Introduction

Sleep disturbance and cognitive impairment are prevalent among dialysis patients, and both conditions have important implications for patients’ quality of life [16]. Individuals who report sleep difficulty may experience fragmented, nonrestorative sleep, and studies conducted in the general population indicate that sleep fragmentation is detrimental for cognitive functioning [711]. For example, an investigation of insomnia and cognitive status among a large cohort of older community residents who participated in the Established Populations for Epidemiologic Studies of the Elderly (EPESE) found that chronic insomnia independently predicted cognitive decline among older community dwelling persons [7].

Very little attention has been given to the possible association between sleep disturbance and cognitive function among dialysis patients. Williams et al. found that hemodialysis (HD) patients who reported a series of sleep difficulties also reported having more frequent problems with their perception and memory [12]. We found an association between sleep difficulty and cognitive function scores reported at the start of dialysis by a national cohort of patients who participated in the baseline phase of the Dialysis Morbidity and Mortality Study (DMMS) Wave 2 [13]. To date, however, there have been no published studies of dialysis patients that have investigated the potential association of sleep difficulty and cognitive function over time in this patient group.

In this study we used data that were originally collected to assess quality of life in DMMS Wave 2 patients near the initiation of dialysis treatment (baseline) and again after 9–12 months (follow-up) to investigate cognitive function scores at these same time-points in relation to reported sleep difficulty of these patients. We hypothesized that individuals with persistent sleep difficulty – i.e. reported sleep difficulty at baseline and follow-up – would have an increased risk of scoring lower on a cognitive function measure at follow-up than at baseline.

Methods

Study design and participants

The DMMS Wave 2 was a prospective inception cohort study of patients (Medicare and non-Medicare) who initiated end-stage renal disease (ESRD) therapy in 1996–1997 [14]. Incident patients were defined by their receiving any type of peritoneal dialysis (PD) or incenter HD at least once weekly for the first time.
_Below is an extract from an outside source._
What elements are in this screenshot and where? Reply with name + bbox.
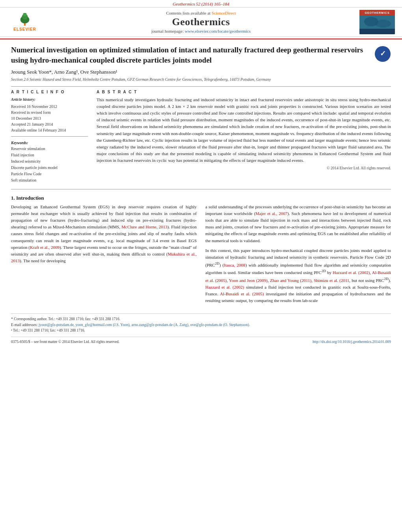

Patients were excluded if they were receiving intermittent dialysis treatment because of fluid overload or heart failure, if they were on home HD, if they had a previous transplant, or if they were less than 18 years of age. Patients treated by or training for PD on day 60 of ESRD and patients treated by HD on day 60 of ESRD were recruited. All enrolled patients provided written informed consent.
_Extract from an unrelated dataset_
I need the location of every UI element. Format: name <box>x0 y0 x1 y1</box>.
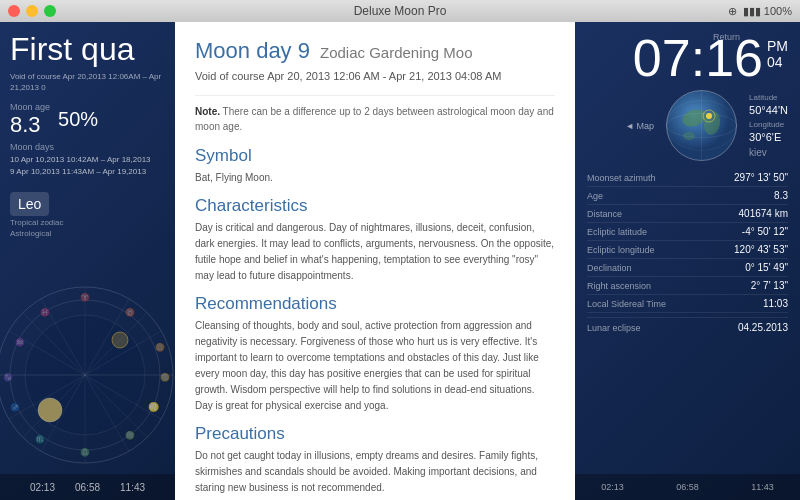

The 799 dialysis units included in the DMMS Wave 2 were a random selection of 25% of the units in the United States on the Master List of Medicare Approved Dialysis Facilities as of December 31, 1993; all new dialysis units opening after January 1, 1994 were also included. The U.S. Renal Data System (USRDS) Coordinating Center (then located at the University of Michigan) directed the study. All eligible incident PD patients were included, and 20% of eligible HD patients were included by selecting only those with social security numbers ending with 2 or 9. Of the 4024 patients who were enrolled in the study from March 1996 to December 1997, 3584 enrolled patients had a non-duplicate, non-zero ID number and available demographic and modality status data, had not received a transplant at the time of first ESRD service, and had not received their first ESRD service before 1996 or after 1997. Approximately 60% of these patients completed a patient questionnaire around day 60 of ESRD (baseline), and 2286 patients answered questions about sleep in the baseline questionnaire. This study includes 1194 patients who answered questions about sleep in the patient questionnaire both at baseline and at a 9- to 12-month follow-up. We used the patient characteristics that were available for the study cohort on the 2004 USRDS Core Standard Analysis File.
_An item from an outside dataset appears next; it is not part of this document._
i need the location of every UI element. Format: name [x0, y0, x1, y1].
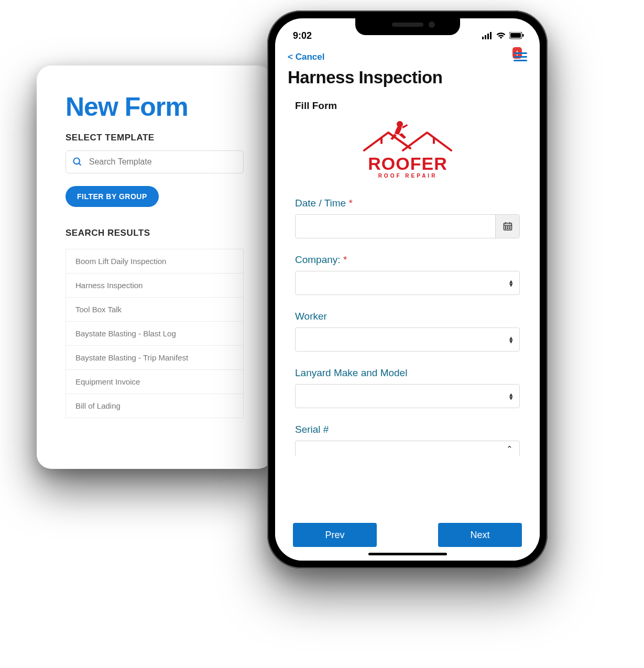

Patients who completed the DMMS Wave 2 patient questionnaire at baseline and follow-up were less likely to be black than were nonrespondents. However, there were no significant differences between respondents and nonrespondents in terms of age, gender, diabetic ESRD, baseline cardiovascular comorbidity, or dialysis modality (HD/PD).

Measures and data collection

DMMS Wave 2 data collection instruments are available in the Researcher’s Guide to the USRDS Database at http://www.usrds.org/research.htm. The patient questionnaire that was distributed to enrolled patients included scales from the Kidney Disease Quality of Life-Short Form (KDQOL-SF) instrument (http://www.gim.med.ucla.edu/kdqol/) and related questions. Patients were asked to complete the questionnaire within 30 days and to return the questionnaire in a sealed envelope identified only by study ID number. The protocol specified that patients should be asked to self complete the patient questionnaire at the dialysis unit, but patients who were unable to complete the questionnaire because of reading or vision impairments could receive assistance from a dialysis unit staff member or a family member.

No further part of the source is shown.